Par un mémoire en défense, enregistré le 31 juillet 2025, le Directeur général de l’OFII conclut au rejet de la requête.
Il soutient que les moyens soulevés par M. A ne sont pas fondés.
Vu les autres pièces du dossier.
Vu :
— le code de l’entrée et du séjour des étrangers et du droit d’asile ;
— la loi n° 91-647 du 10 juillet 1991 ;
— le code de justice administrative.
Les parties ont été régulièrement averties du jour de l’audience.
Ont été entendus au cours de l’audience publique :
— le rapport de M. Jehl,
— et les observations de Me Da Costa, substituant Me Pafundi, représentant M. A, ce dernier assisté de M. B, interprète en langue dari.
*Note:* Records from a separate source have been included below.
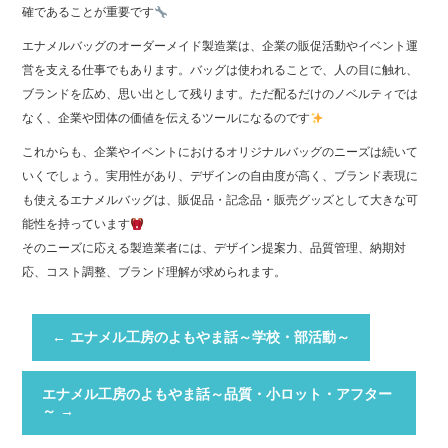
確であることが重要です
エナメルバッグのオーダーメイド製造業は、企業の販促活動やイベント運
営を支える仕事でもあります。バッグは使われることで、人の目に触れ、
ブランドを広め、思い出として残ります。ただ配るだけのノベルティでは
なく、企業や団体の価値を伝えるツールになるのです
これからも、企業やイベントにおけるオリジナルバッグのニーズは続いて
いくでしょう。実用性があり、デザインの自由度が高く、ブランド表現に
も使えるエナメルバッグは、販促品・記念品・販売グッズとして大きな可
能性を持っています
そのニーズに応える製造業者には、デザイン提案力、品質管理、納期対
応、コスト調整、ブランド理解が求められます。
←
エナメル工房のよもやま話～学校・部活動～
エナメル工房のよもやま話～品質・小ロット・アフター
～
→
La clôture de l’instruction a été prononcée à l’issue de l’audience.
Considérant ce qui suit :
1. M. A, ressortissant afghan, a présenté le 22 mai 2025 auprès de la préfecture de police une demande d’asile, qui a été enregistrée en procédure accélérée. Il a accepté le même jour le bénéfice des conditions matérielles d’accueil. Par une décision du 2 juillet 2025, notifiée le 10 juillet 2025, le directeur territorial de l’Office français de l’immigration et de l’intégration (OFII) a mis totalement fin à ses conditions matérielles d’accueil, au motif qu’il avait dissimulé l’existence d’une protection internationale accordée par la Grèce. Le requérant demande l’annulation de cette décision.
Sur l’admission provisoire à l’aide juridictionnelle :
2. Aux termes de l’article 20 de la loi du 10 juillet 1991 : « Dans les cas d’urgence (), l’admission provisoire à l’aide juridictionnelle peut être prononcée soit par le président du bureau ou de la section compétente du bureau d’aide juridictionnelle, soit par la juridiction compétente ou son président ». Il y a lieu, dans les circonstances de l’espèce, de prononcer l’admission provisoire de M. A au bénéfice de l’aide juridictionnelle.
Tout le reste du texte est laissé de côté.